- _EXERCISE_
Among the lines below, which ones contain the word "Nasıl"? Copy every such line.

§

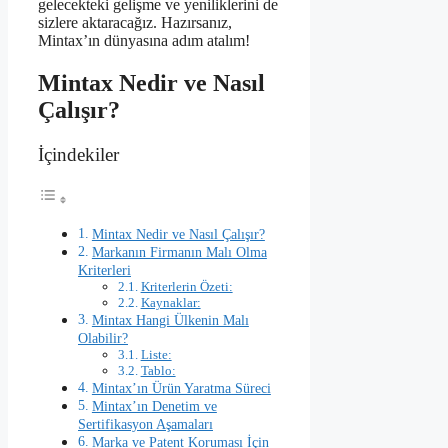
gelecekteki gelişme ve yeniliklerini de
sizlere aktaracağız. Hazırsanız,
Mintax’ın dünyasına adım atalım!
Mintax Nedir ve Nasıl
Çalışır?
İçindekiler
Mintax Nedir ve Nasıl Çalışır?
Markanın Firmanın Malı Olma
Kriterleri
Kriterlerin Özeti:
Kaynaklar:
Mintax Hangi Ülkenin Malı
Olabilir?
Liste:
Tablo:
Mintax’ın Ürün Yaratma Süreci
Mintax’ın Denetim ve
Sertifikasyon Aşamaları
Marka ve Patent Koruması İçin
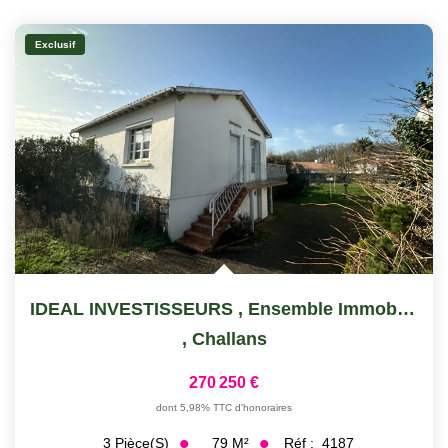
Exclusif
IDEAL INVESTISSEURS , Ensemble Immobilier
,
Challans
270 250 €
dont 5,98% TTC d'honoraires
79
M²
Réf :
4187
3
Pièce(s)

§

- _ANSWER SECTION_
Mintax Nedir ve Nasıl
Mintax Nedir ve Nasıl Çalışır?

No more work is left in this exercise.